───── Source material ─────
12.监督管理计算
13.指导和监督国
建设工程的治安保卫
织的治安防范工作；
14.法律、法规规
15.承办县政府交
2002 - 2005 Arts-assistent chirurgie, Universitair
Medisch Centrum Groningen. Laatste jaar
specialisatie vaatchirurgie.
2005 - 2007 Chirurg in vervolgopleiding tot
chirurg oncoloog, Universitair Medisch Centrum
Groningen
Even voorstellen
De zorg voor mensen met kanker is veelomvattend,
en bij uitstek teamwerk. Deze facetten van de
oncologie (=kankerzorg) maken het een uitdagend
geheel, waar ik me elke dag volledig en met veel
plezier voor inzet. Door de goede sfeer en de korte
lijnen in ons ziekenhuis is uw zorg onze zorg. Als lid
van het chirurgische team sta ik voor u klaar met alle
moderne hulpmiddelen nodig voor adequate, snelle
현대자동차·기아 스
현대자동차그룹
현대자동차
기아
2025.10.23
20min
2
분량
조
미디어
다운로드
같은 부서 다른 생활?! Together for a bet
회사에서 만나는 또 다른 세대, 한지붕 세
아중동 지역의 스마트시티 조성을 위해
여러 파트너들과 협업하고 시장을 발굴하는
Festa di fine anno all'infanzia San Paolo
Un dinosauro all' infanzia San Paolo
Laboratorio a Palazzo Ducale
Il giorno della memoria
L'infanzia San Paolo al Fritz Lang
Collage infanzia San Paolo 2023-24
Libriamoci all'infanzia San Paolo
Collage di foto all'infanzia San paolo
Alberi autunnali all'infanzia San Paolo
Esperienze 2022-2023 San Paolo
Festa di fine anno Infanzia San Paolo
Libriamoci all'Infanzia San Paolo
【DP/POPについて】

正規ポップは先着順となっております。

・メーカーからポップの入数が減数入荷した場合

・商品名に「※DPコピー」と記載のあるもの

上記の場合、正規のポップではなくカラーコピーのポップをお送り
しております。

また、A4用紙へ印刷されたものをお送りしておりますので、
─────
**Exercise aim**
Every single entry is to be retyped exactly.

**Answer to the exercise**
12.监督管理计算
13.指导和监督国
建设工程的治安保卫
织的治安防范工作；
14.法律、法规规
15.承办县政府交
2002 - 2005 Arts-assistent chirurgie, Universitair
Medisch Centrum Groningen. Laatste jaar
specialisatie vaatchirurgie.
2005 - 2007 Chirurg in vervolgopleiding tot
chirurg oncoloog, Universitair Medisch Centrum
Groningen
Even voorstellen
De zorg voor mensen met kanker is veelomvattend,
en bij uitstek teamwerk. Deze facetten van de
oncologie (=kankerzorg) maken het een uitdagend
geheel, waar ik me elke dag volledig en met veel
plezier voor inzet. Door de goede sfeer en de korte
lijnen in ons ziekenhuis is uw zorg onze zorg. Als lid
van het chirurgische team sta ik voor u klaar met alle
moderne hulpmiddelen nodig voor adequate, snelle
현대자동차·기아 스
현대자동차그룹
현대자동차
기아
2025.10.23
20min
2
분량
조
미디어
다운로드
같은 부서 다른 생활?! Together for a bet
회사에서 만나는 또 다른 세대, 한지붕 세
아중동 지역의 스마트시티 조성을 위해
여러 파트너들과 협업하고 시장을 발굴하는
Festa di fine anno all'infanzia San Paolo
Un dinosauro all' infanzia San Paolo
Laboratorio a Palazzo Ducale
Il giorno della memoria
L'infanzia San Paolo al Fritz Lang
Collage infanzia San Paolo 2023-24
Libriamoci all'infanzia San Paolo
Collage di foto all'infanzia San paolo
Alberi autunnali all'infanzia San Paolo
Esperienze 2022-2023 San Paolo
Festa di fine anno Infanzia San Paolo
Libriamoci all'Infanzia San Paolo
【DP/POPについて】

正規ポップは先着順となっております。

・メーカーからポップの入数が減数入荷した場合

・商品名に「※DPコピー」と記載のあるもの

上記の場合、正規のポップではなくカラーコピーのポップをお送り
しております。

また、A4用紙へ印刷されたものをお送りしておりますので、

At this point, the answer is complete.